梆子:“唉,常甲咱俩换一下,你前面那位我认识,售袜小分队的。”
俩人换位。
张三:“你认错人了吧,我不认识你。”
梆子:“请你吃饭了,怎么不认识了。”
吕百灵:“下一位。”
轮到张三,走过去。
梆子:“常甲,咱俩再换回来,饭白请了。”
俩人又围韩良转半圈。
王婆稀进来。
王婆稀:“请问隔壁招租?”
吕百灵:“对。”
王婆稀:“哦,这原先干什么的?”
吕百灵:“疑难杂症,大夫心虚,出冷汗,关了。”
王婆稀:“你这是?”
吕百灵:“我这是专治男人难言之隐。”
王婆稀:“唉呦,咱们是专业互补,我是专治妇女羞口之疾。”
吕百灵:“太好了,互相拉动,你租八折优惠。”
梆子:“唉,常甲咱俩再换一下,我听听咋回事。”
俩人换位置。
王婆稀:“一言为定,放一个羊也是放,放一群羊也是放,我再增加几个项目,婚介、房介、劳介一条龙服务,明天我就搬过来。”
王婆稀看着梆子。
王婆稀:“开业半价,来吧,领个美女回家。”
王婆介绍所里,梆子、常甲、男1、男2、男3、孙广。
孙广:“这男的怎么这么多?多闹眼睛。”
王婆稀:“赶正了,全是女的,水灵的,那才养眼呢。”
王婆稀拿过一个本子翻看。
王婆稀:“到咱这登记的女子有象风一样的,有象水一样的,有象花一样的,有象云一样的、有象雨一样的,样式齐全,你喜欢什么样的?”
孙广:“风一样的,浪漫点的。”
王婆稀:“好,明天约见。”
王婆介绍所里,男士们围着刘园搭讪。
男1:“小姐,你说男的多好,还是女的多好?”
刘园:“当然男的多好,那女的该多紧俏哇,要是月城女的就我一个,我说话比市长都好使,信不?”
男2:“信,那全月城人就瞧你不闹眼睛。”
男3:“小姐家在哪住?留个电话呗。”
孙广进来,王婆稀把他和刘园叫到一起,孙广交给王婆稀钱后,领着刘园往外走。
梆子:“这模样长的,太资本主义了。
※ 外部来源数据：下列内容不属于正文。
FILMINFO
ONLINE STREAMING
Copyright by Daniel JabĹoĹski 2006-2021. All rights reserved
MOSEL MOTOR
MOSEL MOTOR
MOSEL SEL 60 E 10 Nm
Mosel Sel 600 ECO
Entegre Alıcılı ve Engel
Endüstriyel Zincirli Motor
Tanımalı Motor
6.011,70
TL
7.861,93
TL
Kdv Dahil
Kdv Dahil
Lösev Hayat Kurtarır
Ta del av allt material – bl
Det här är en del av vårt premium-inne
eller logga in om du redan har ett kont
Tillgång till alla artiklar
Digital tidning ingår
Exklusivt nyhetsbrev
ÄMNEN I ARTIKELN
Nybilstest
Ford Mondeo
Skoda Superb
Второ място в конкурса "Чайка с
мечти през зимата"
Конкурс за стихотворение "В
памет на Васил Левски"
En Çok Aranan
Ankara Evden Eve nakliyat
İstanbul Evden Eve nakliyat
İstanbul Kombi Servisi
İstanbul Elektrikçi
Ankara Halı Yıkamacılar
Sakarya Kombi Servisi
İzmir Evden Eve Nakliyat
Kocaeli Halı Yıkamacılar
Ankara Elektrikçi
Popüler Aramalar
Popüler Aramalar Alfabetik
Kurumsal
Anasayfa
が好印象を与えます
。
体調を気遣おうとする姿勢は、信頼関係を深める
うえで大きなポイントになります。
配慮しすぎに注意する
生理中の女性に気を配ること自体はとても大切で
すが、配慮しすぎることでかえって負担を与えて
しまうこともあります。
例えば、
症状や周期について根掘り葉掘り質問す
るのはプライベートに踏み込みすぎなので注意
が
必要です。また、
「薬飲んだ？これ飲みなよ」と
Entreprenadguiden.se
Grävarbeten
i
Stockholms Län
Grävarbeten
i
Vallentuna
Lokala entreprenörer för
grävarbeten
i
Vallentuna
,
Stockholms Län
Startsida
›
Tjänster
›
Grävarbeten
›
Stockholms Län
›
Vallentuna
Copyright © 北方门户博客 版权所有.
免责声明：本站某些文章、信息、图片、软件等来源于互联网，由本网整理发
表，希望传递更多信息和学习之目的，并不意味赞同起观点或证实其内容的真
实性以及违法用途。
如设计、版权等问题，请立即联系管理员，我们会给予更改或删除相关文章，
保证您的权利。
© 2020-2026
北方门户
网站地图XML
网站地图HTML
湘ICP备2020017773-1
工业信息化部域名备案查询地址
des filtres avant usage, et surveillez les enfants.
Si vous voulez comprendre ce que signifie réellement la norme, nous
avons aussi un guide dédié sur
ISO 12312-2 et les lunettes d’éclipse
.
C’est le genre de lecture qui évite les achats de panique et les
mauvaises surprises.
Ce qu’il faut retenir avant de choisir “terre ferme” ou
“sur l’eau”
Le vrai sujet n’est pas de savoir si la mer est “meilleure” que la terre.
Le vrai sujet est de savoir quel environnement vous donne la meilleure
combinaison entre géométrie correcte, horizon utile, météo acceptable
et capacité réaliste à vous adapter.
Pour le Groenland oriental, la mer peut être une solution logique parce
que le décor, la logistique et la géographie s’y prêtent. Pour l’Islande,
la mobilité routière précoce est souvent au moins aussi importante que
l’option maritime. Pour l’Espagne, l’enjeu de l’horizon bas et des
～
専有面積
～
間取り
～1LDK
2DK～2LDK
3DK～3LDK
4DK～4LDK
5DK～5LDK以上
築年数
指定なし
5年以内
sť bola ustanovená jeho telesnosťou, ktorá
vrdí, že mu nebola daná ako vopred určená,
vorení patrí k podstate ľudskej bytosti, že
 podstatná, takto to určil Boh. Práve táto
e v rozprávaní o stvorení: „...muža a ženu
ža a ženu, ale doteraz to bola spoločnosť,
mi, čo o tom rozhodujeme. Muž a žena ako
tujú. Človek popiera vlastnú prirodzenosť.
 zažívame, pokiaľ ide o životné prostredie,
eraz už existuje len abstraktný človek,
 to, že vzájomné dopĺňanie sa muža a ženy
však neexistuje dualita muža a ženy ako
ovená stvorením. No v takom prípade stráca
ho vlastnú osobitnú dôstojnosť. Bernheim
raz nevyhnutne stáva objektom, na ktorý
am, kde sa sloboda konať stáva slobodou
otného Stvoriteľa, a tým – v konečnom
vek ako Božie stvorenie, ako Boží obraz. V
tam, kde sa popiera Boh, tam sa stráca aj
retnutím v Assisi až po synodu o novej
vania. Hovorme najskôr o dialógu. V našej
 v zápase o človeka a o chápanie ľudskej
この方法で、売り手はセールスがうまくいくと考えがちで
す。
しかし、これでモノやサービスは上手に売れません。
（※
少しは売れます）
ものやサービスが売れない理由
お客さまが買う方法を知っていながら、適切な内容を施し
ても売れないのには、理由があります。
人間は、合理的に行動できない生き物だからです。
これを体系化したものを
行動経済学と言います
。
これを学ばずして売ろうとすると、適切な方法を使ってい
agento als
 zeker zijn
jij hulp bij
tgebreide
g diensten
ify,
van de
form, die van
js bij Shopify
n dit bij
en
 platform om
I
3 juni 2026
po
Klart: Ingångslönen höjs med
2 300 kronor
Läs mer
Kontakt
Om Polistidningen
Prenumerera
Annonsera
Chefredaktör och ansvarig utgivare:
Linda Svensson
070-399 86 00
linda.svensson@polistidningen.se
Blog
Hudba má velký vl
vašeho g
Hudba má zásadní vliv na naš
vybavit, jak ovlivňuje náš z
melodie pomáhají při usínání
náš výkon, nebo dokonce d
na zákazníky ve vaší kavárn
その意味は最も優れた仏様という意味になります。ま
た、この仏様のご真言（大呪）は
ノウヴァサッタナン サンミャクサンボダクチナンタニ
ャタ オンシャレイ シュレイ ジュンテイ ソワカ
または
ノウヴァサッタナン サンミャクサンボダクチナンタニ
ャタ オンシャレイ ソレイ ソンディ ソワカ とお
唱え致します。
”
常甲:“咱俩跟着,看一眼是一眼。”
孙广和刘园从火车站东走到火车站西,掉头又从火车西走到火车站东,分开。
第二天,王婆介绍所里,梆子、常甲、男1、男2、男3、男n、孙广。
王婆稀:“孙广,这是刘园给你的信,都有感情了。”
孙广看信:伴君千里,终有一别,因为工作急需我已不在月城,估计一年半载回来,请照顾好自己,别亏着。
孙广:“这风的不好,刮过去就没了,我换个类型的,你那本子那?”
角冒先拿着报纸,找进来。
角冒先:“这广告:某女,肤白貌美,丰满云称,温柔贤惠...是这吧?”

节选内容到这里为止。